Серебряный лебедь - Лампитт Дина (хороший книги онлайн бесплатно txt) 📗
Он стоял по той простой причине, что его ноги были прикованы к стене и любое другое положение было невозможным. Он прислонился к влажным камням, держа руки за спиной и поворачивая голову, чтобы хоть как-то дать отдых шее. Он находился в камере подземной тюрьмы, которая располагалась под крепостью в Инсбруке.
— Закрой свой девчачий ротик, пижон, — проворчал голос напротив, потому что, хотя заключенный и говорил по-английски, значение его слов было вполне понятно.
— Черт, не говори ты на своем тарабарском языке.
Вместо ответа в заключенного полетел кусок дерьма, испачкав все его когда-то такие изысканные атласные брюки, после чего тот с удивительной быстротой вытащил руку из-за спины, и его кулак обрушился на живот противника. Бедняга застонал, упал и стал корчиться на полу, источающем отвратительный запах. А заключенный без передышки обрушил на обидчика еще один удар.
За этим занятием и застал его Мэтью Бенистер, который вглядывался в темноту при тусклом свете тюремной свечи, приложив к носу платок, чтобы хоть как-то заглушить смрад человеческих отходов.
— Шатедо! — позвал он по-французски. — Я пришел повидаться с вами. Меня зовут О'Тул. Я друг капитана Вогана.

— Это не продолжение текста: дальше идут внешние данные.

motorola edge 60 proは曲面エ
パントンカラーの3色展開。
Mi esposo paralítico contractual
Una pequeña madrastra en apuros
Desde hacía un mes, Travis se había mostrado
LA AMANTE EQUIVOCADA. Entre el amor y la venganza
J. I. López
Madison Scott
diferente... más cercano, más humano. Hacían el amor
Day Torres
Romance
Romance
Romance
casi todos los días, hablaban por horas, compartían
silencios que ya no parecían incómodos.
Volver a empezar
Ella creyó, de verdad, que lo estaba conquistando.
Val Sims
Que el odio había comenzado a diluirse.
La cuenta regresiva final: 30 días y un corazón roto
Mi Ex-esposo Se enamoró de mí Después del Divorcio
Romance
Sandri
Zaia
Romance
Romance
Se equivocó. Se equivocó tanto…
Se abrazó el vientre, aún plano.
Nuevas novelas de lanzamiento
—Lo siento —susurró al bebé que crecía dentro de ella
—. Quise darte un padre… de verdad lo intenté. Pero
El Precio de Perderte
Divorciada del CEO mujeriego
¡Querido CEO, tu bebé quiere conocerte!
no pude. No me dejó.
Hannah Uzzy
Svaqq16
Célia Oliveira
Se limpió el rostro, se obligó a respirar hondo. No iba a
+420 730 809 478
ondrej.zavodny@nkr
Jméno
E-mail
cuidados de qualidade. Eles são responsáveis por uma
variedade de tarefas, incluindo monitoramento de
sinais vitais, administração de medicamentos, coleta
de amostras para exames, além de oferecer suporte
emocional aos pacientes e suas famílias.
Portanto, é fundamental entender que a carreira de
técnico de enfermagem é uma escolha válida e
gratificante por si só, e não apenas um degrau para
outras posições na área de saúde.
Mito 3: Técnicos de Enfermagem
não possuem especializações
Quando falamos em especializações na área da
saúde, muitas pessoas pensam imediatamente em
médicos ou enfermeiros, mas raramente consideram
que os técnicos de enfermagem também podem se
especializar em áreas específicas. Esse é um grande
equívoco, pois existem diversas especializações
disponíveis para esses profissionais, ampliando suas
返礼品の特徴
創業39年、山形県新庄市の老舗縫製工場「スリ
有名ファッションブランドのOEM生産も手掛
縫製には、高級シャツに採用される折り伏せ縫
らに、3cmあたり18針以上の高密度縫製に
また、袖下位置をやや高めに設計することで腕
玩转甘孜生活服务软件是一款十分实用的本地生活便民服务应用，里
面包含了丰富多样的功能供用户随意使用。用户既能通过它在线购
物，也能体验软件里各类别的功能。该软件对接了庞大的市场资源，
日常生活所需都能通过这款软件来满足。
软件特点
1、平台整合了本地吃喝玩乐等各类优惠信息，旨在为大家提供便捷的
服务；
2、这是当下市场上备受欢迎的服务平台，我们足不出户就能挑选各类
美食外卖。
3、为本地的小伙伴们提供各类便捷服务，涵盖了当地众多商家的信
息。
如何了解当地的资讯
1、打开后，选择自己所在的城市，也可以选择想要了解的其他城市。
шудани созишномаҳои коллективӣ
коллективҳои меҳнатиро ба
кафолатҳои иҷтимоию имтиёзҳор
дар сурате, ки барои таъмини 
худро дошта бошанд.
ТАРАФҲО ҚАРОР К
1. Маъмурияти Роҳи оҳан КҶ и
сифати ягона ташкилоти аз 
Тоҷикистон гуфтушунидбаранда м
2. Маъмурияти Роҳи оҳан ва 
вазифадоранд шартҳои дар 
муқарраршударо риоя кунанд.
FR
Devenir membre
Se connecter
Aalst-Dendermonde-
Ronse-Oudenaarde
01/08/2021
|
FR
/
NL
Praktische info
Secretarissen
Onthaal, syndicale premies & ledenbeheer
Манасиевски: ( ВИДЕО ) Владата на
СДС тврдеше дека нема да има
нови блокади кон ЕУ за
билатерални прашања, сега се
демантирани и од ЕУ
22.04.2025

От звука его голоса в заключенном произошли любопытные изменения. Он гордо поднял голову, напряг усталую спину и выпрямил закованные в кандалы ноги.
— Ну-ну, Бенистер, — протянул он. — Я ждал вас. Как поживаете?
Гиацинт был крайне удивлен. Он сузил близорукие глаза и обнаружил, что стоит лицом к лицу с Джозефом Гейджем.
Казалось, что в мае вернулся март — над проливом дул страшный ветер, море бушевало. Большинство пассажиров спустились к себе в каюты, страдая от морской болезни. Но на палубе стояла молодая женщина и смотрела на пляшущие волны, а рядом, заслоняя ее от брызг, стоял мужчина с огромным шрамом на лице. Наблюдая за каждым изменением выражения его лица, посторонний мог бы счесть этого человека абсолютно бесстрастным — мужчина напоминал охотника, высматривающего добычу, был спокоен, неподвижен и, похоже, старался не напоминать о своем присутствии. Но это впечатление было обманчивым. Проницательный человек сразу понял бы, что он без промедления и колебания убьет каждого, кто посмеет отнестись к его спутнице без должного уважения. Митчел, дитя скал и долин, озер и водопадов, человек с твердой волей и сильным духом, полюбил неистово. Характер его отца был таким же жестким, мать, выносившая его, умерла через час после рождения сына. Митчел был скуп на эмоции. В его жизни, лишенной теплоты, нежности, человеческой заботы, встреча с Мелиор Мэри была подобна грому среди ясного неба. Митчела самого пугала сила этого чувства.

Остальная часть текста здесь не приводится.